FIGHT LIKE A VIKING!
Raggiungere il Valhalla era, nella mitologia norrena, il fato di ogni vichingo. Morire in battaglia in modo onorevole era considerato infatti il mezzo per giungere al cospetto di Odino ed accrescere i ranghi del suo enorme esercito composto da fieri e formidabili guerrieri che, tra banchetti di carne e fiumi di idromele, non smettevano un solo istante di combattere per migliorare le proprie abilità in attesa della guerra con i Giganti che avrebbe portato al Ragnarok, la fine ineluttabile di ogni cosa. Sviluppato da Ubisoft Montreal (lo stesso team di AC Origins), Assassin’s Creed: Valhalla ci permette, come da tradizione, di vivere una vera e propria saga vichinga e il risultato è un prodotto solido, convincente e in linea con i due capitoli precedenti, ma al tempo stesso ne eredita le incertezze riuscendo a limare le spigolosità di questo nuovo corso del franchise soltanto in parte.
La protagonista è sempre Layla Hassan che, dopo gli eventi accaduti nel DLC di Assassin’s Creed: Odyssey “Il Destino di Atlantide”, viaggia nel New England (in Nord America) per esaminare un’antica tomba vichinga; per fare ciò, come di consueto, utilizza l’Animus ed è qui che ci viene palesata la prima novità del gioco. A causa di una misteriosa anomalia, l’Animus capta due flussi di DNA distinti e potremo quindi scegliere il sesso di Eivor, il nostro alter ego che interpreteremo nel passato; a differenza di AC Odyssey dove Kassandra ed Alexios erano entrambi presenti all’interno della trama, in AC Valhalla Eivor è un unico personaggio e ambedue le scelte sono considerate canoniche e a livello narrativo non sono rilevanti. C’è però una terza possibilità, quella impostata di default, che permette all’Animus di switchare il sesso di Eivor in alcuni punti specifici della narrazione; in ogni caso, potremo cambiare il genere della nostra protagonista in qualsiasi momento.

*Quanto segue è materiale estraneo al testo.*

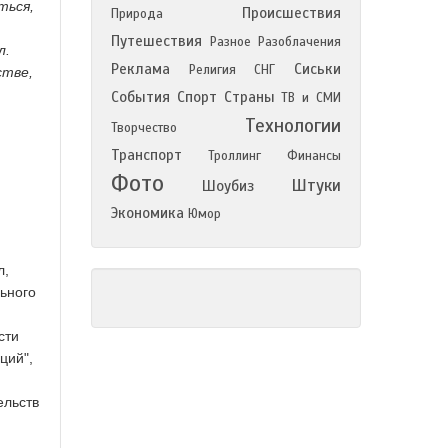
ться,
Происшествия
Природа
Путешествия
Разное
Разоблачения
л.
Реклама
Сиськи
Религия
СНГ
стве,
События
Спорт
Страны
ТВ и СМИ
Технологии
Творчество
Транспорт
Троллинг
Финансы
Фото
Штуки
Шоубиз
Экономика
Юмор
л,
ьного
сти
ций",
ельств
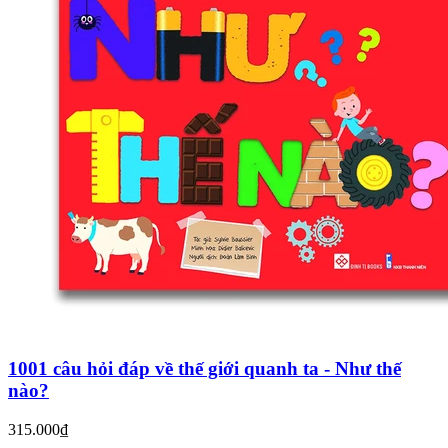
1001 câu hỏi đáp về thế giới quanh ta - Như thế
nào?
315.000₫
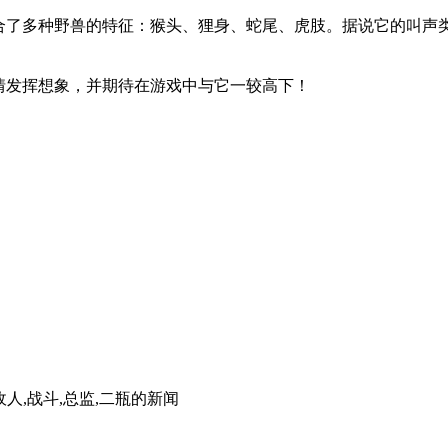
融合了多种野兽的特征：猴头、狸身、蛇尾、虎肢。据说它的叫声
情发挥想象，并期待在游戏中与它一较高下！
说,敌人,战斗,总监,二瓶
的新闻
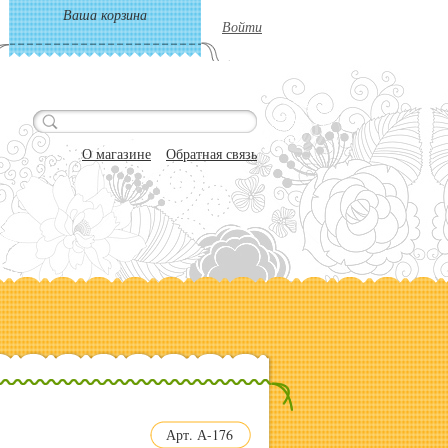
Ваша корзина
Войти
О магазине
Обратная связь
Арт. А-176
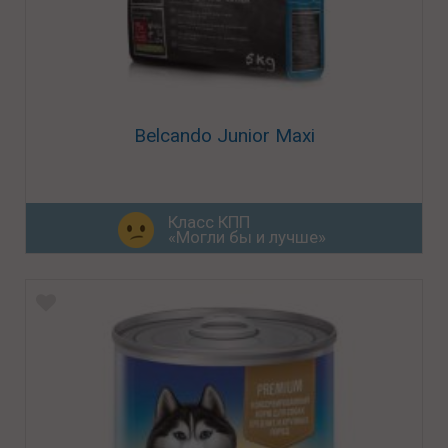
Belcando Junior Maxi
Класс КПП
«Могли бы и лучше»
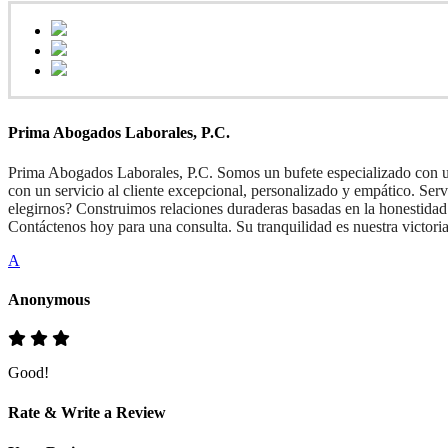
Prima Abogados Laborales, P.C.
Prima Abogados Laborales, P.C. Somos un bufete especializado con un 
con un servicio al cliente excepcional, personalizado y empático. Ser
elegirnos? Construimos relaciones duraderas basadas en la honestidad 
Contáctenos hoy para una consulta. Su tranquilidad es nuestra victoria
A
Anonymous
Good!
Rate & Write a Review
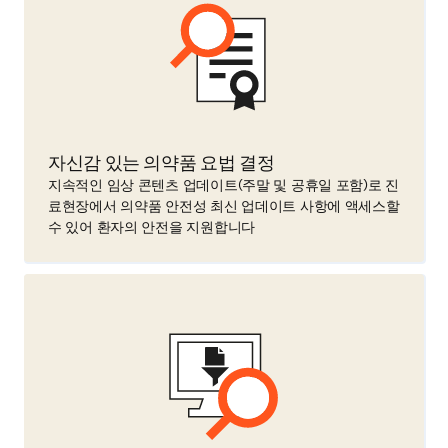
자신감 있는 의약품 요법 결정
지속적인 임상 콘텐츠 업데이트(주말 및 공휴일 포함)로 진
료현장에서 의약품 안전성 최신 업데이트 사항에 액세스할
수 있어 환자의 안전을 지원합니다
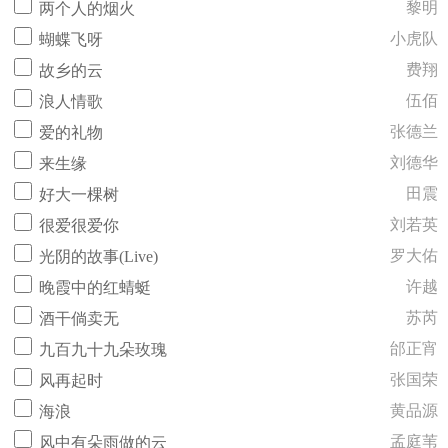
黎明
两个人的烟火
小虎队
蝴蝶飞呀
费翔
故乡的云
伍佰
浪人情歌
张德兰
爱的礼物
刘德华
来生缘
田震
好大一棵树
刘若英
很爱很爱你
罗大佑
光阴的故事(Live)
许越
晚霞中的红蜻蜓
苏芮
酒干倘卖无
邰正宵
九百九十九朵玫瑰
张国荣
风再起时
黄品源
海浪
孟庭苇
风中有朵雨做的云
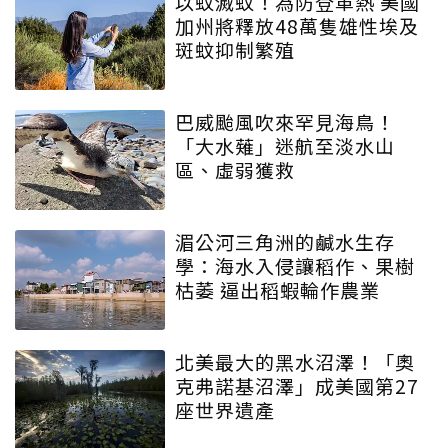
以蚊滅蚊！為防登革熱 美國
加州將釋放48萬隻雄性埃及
斑蚊抑制繁殖
巴威颱風吹來罕見海鳥！
「大水薙」迷航至淡水山
區、虛弱獲救
湄公河三角洲的鹹水生存
學：海水入侵讓稻作、果樹
枯萎 逼出稻蝦輪作農業
北美最大的黑水沼澤！「奧
克弗諾基沼澤」成美國第27
座世界遺產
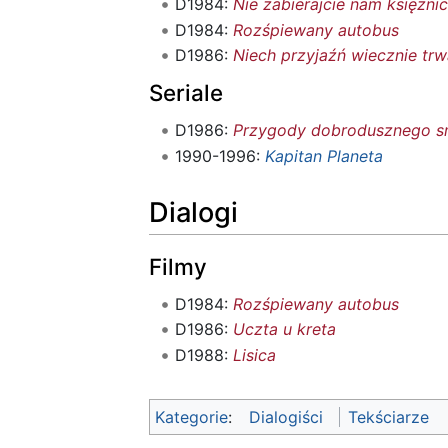
D1984:
Nie zabierajcie nam księżnic
D1984:
Rozśpiewany autobus
D1986:
Niech przyjaźń wiecznie trw
Seriale
D1986:
Przygody dobrodusznego 
1990-1996:
Kapitan Planeta
Dialogi
Filmy
D1984:
Rozśpiewany autobus
D1986:
Uczta u kreta
D1988:
Lisica
Kategorie
:
Dialogiści
Tekściarze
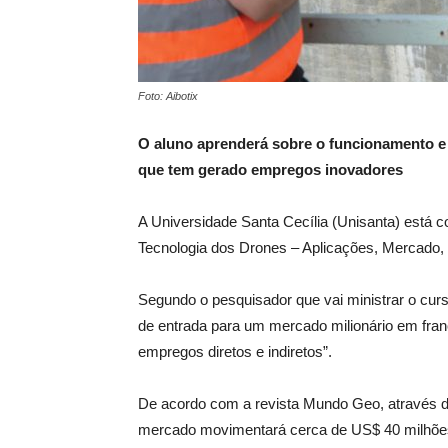
Foto: Aibotix
O aluno aprenderá sobre o funcionamento e
que tem gerado empregos inovadores
A Universidade Santa Cecília (Unisanta) está c
Tecnologia dos Drones – Aplicações, Mercado,
Segundo o pesquisador que vai ministrar o curs
de entrada para um mercado milionário em fra
empregos diretos e indiretos”.
De acordo com a revista Mundo Geo, através d
mercado movimentará cerca de US$ 40 milhões 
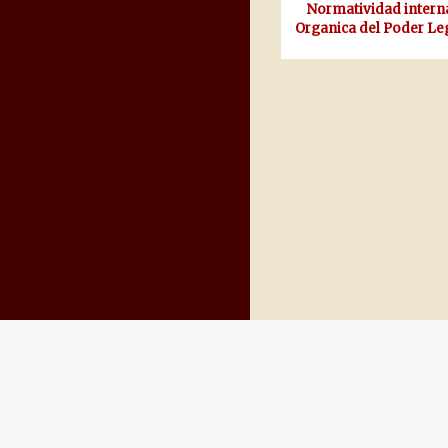
Normatividad intern
Organica del Poder Leg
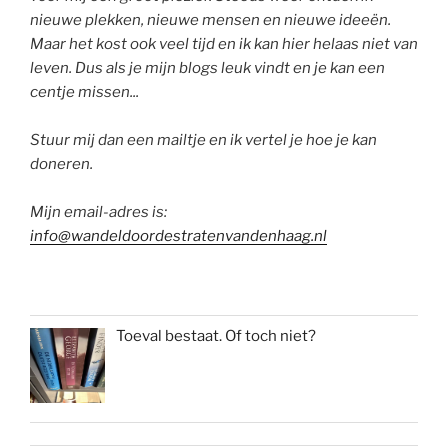
nieuwe plekken, nieuwe mensen en nieuwe ideeën.
Maar het kost ook veel tijd en ik kan hier helaas niet van
leven. Dus als je mijn blogs leuk vindt en je kan een
centje missen...
Stuur mij dan een mailtje en ik vertel je hoe je kan
doneren.
Mijn email-adres is:
info@wandeldoordestratenvandenhaag.nl
Toeval bestaat. Of toch niet?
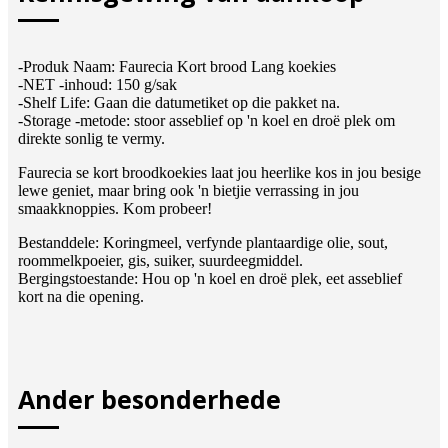
-Produk Naam: Faurecia Kort brood Lang koekies
-NET -inhoud: 150 g/sak
-Shelf Life: Gaan die datumetiket op die pakket na.
-Storage -metode: stoor asseblief op 'n koel en droë plek om
direkte sonlig te vermy.
Faurecia se kort broodkoekies laat jou heerlike kos in jou besige
lewe geniet, maar bring ook 'n bietjie verrassing in jou
smaakknoppies. Kom probeer!
Bestanddele: Koringmeel, verfynde plantaardige olie, sout,
roommelkpoeier, gis, suiker, suurdeegmiddel.
Bergingstoestande: Hou op 'n koel en droë plek, eet asseblief
kort na die opening.
Ander besonderhede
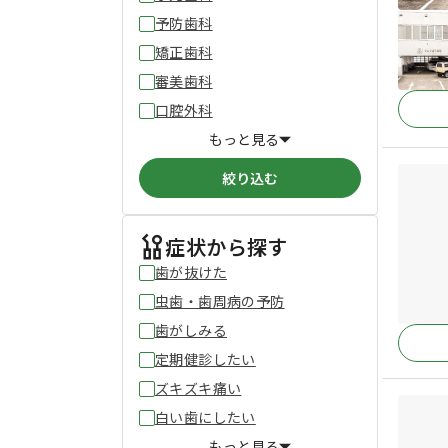
予防歯科
矯正歯科
審美歯科
口腔外科
もっと見る
絞り込む
症状から探す
歯が抜けた
虫歯・歯周病の予防
歯がしみる
定期健診したい
ズキズキ痛い
白い歯にしたい
もっと見る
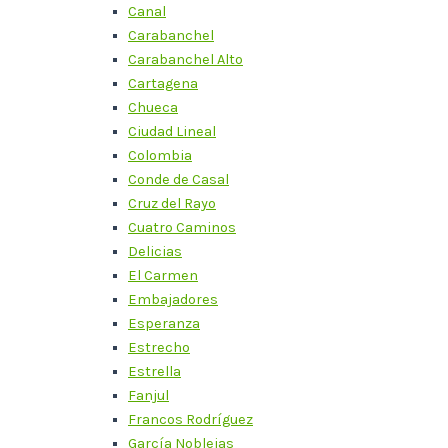
Canal
Carabanchel
Carabanchel Alto
Cartagena
Chueca
Ciudad Lineal
Colombia
Conde de Casal
Cruz del Rayo
Cuatro Caminos
Delicias
El Carmen
Embajadores
Esperanza
Estrecho
Estrella
Fanjul
Francos Rodríguez
García Noblejas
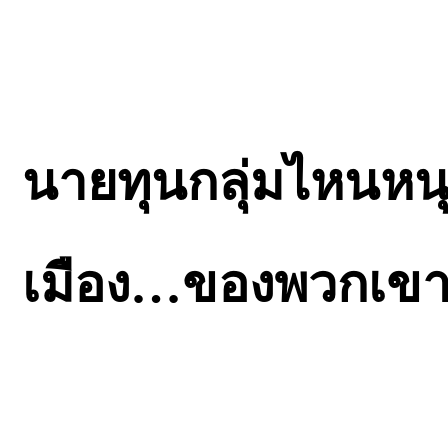
นายทุนกลุ่มไหนหนุ
เมือง…ของพวกเขาอ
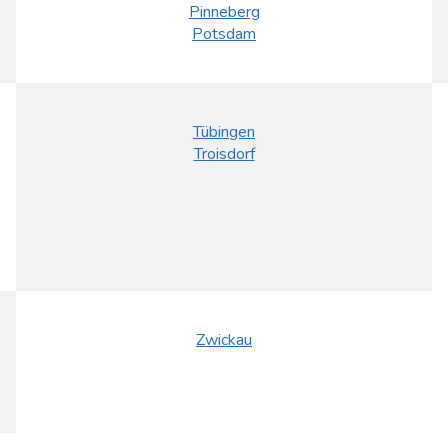
Pinneberg
Potsdam
Tübingen
Troisdorf
Zwickau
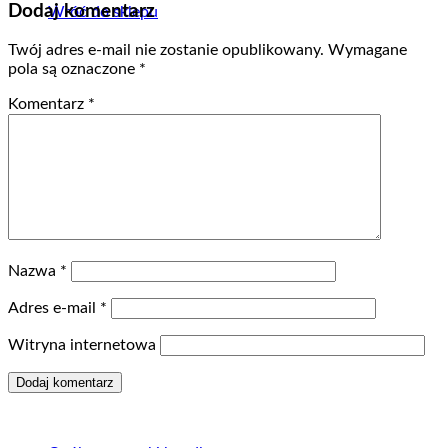
Dodaj komentarz
Wróć do sklepu
Twój adres e-mail nie zostanie opublikowany.
Wymagane
pola są oznaczone
*
Komentarz
*
Nazwa
*
Adres e-mail
*
Witryna internetowa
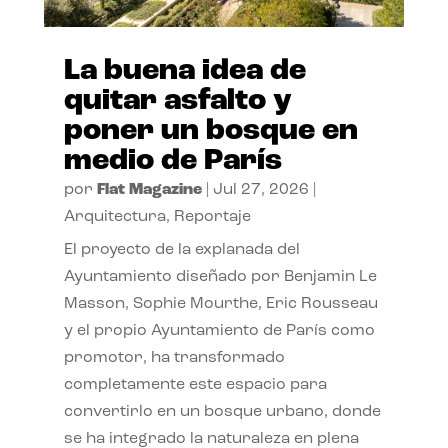
La buena idea de
quitar asfalto y
poner un bosque en
medio de París
por
Flat Magazine
|
Jul 27, 2026
|
Arquitectura
,
Reportaje
El proyecto de la explanada del
Ayuntamiento diseñado por Benjamin Le
Masson, Sophie Mourthe, Eric Rousseau
y el propio Ayuntamiento de París como
promotor, ha transformado
completamente este espacio para
convertirlo en un bosque urbano, donde
se ha integrado la naturaleza en plena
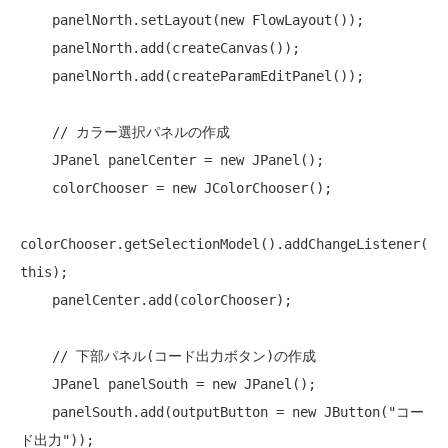
    panelNorth.setLayout(
new
 FlowLayout());

    panelNorth.add(createCanvas());

    panelNorth.add(createParamEditPanel());

// カラー選択パネルの作成
    JPanel panelCenter = 
new
 JPanel();

    colorChooser = 
new
 JColorChooser();

colorChooser.getSelectionModel().addChangeListener(
this
);

    panelCenter.add(colorChooser); 

// 下部パネル(コード出力ボタン)の作成
    JPanel panelSouth = 
new
 JPanel();

    panelSouth.add(outputButton = 
new
 JButton(
"コー
ド出力"
));
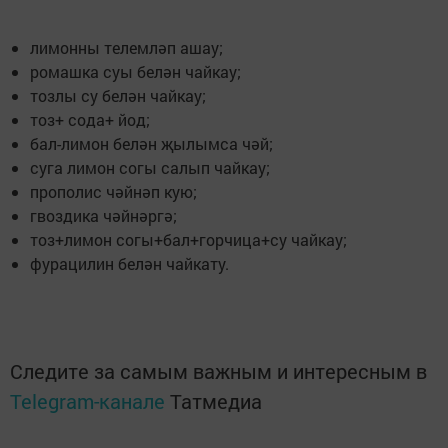
лимонны телемләп ашау;
ромашка суы белән чайкау;
тозлы су белән чайкау;
тоз+ сода+ йод;
бал-лимон белән җылымса чәй;
суга лимон согы салып чайкау;
прополис чәйнәп кую;
гвоздика чәйнәргә;
тоз+лимон согы+бал+горчица+су чайкау;
фурацилин белән чайкату.
Следите за самым важным и интересным в
Telegram-канале
Татмедиа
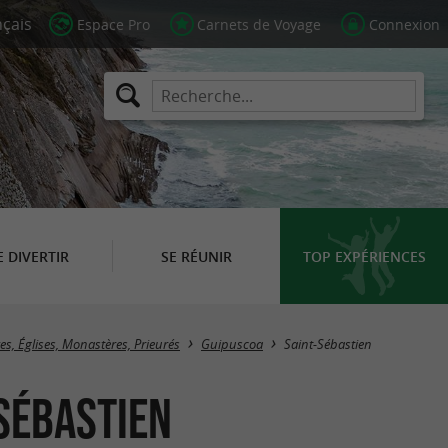
Espace Pro
Carnets de Voyage
Connexion
E DIVERTIR
SE RÉUNIR
TOP EXPÉRIENCES
Masquer la carte
s, Églises, Monastères, Prieurés
Guipuscoa
Saint-Sébastien
-Sébastien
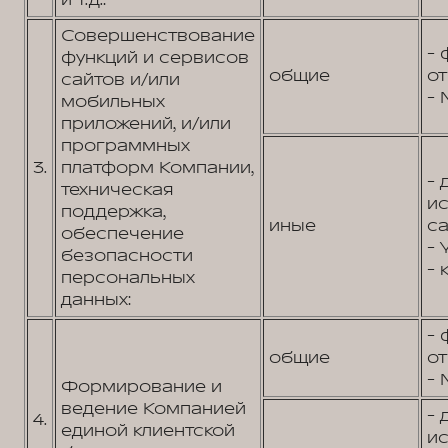
и т.д.:
Совершенствование
- 
функций и сервисов
общие
от
сайтов и/или
- 
мобильных
приложений, и/или
программных
3.
платформ Компании,
- 
техническая
и
поддержка,
иные
са
обеспечение
- 
безопасности
- 
персональных
данных:
- 
общие
от
- 
Формирование и
ведение Компанией
- 
4.
единой клиентской
и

Valhalla inizia, insospettabilmente, lento per gli standard di Assassin’s Creed. Di solito siamo infatti abituati a prologhi tutto sommato veloci composti da una manciata di missioni per poi gettarci immediatamente nell’azione. In questo nuovo capitolo della saga, invece, Ubisoft ci da tutto il tempo che serve per approfondire, quel tanto che basta, i personaggi e le loro motivazioni. Eivor (a cui, d’ora in poi, ci riferiremo come una lei) è una guerriera formidabile che è stata temprata fin da bambina: a seguito di un attacco da parte di un clan rivale i suoi genitori vengono uccisi sotto i suoi occhi e, nella fuga, viene morsa da un lupo, riuscendo per miracolo a sopravvivere, ma conservando una vistosa cicatrice sul collo. Proprio per questo verrà soprannominata “Morso di Lupo” del Clan del Corvo, un nome che sarà conosciuto e temuto in tutto il Nord.
Siamo nel IX secolo d.C. e re Harald si accinge a stipulare patti di alleanza tra le varie tribù in modo tale da unificare la Norvegia sotto un unico e potente regno. Contrari alla pace e desiderosi di conquista a colpi di ascia e fiumi di sangue, Eivor e suo fratello adottivo Sigurd, figlio di re Styrbjorn di Fornburg, decidono quindi di seguire le orme del leggendario Ragnar Lothbrok e di attraversare il Mare del Nord per sbarcare sulle coste inglesi in cerca di nuove sfide. Qui troveranno una terra composta da svariati domini, uno per ogni regione, e toccherà a loro spodestare con la forza e le alleanze i vari regnanti, tutto questo mentre i veri burattinai – gli Occulti (i proto-Assassini) e l’Ordine degli Antichi – agiscono nell’ombra tessendo le fila di questi giochi di potere. La trama di Assassin’s Creed: Valhalla si compone dunque di diverse sotto-trame, una per ogni regno, e la narrazione – seppur abbastanza cadenzata – risulta essere convincente, ben raccontata e longeva; certo, siamo lontani da AC Origins che nella sua vastità andava comunque dritta al punto, ma è anche vero che è un deciso passo in avanti rispetto ad AC Odyssey la cui storyline risultava per la maggior parte priva di mordente e parecchio diluita.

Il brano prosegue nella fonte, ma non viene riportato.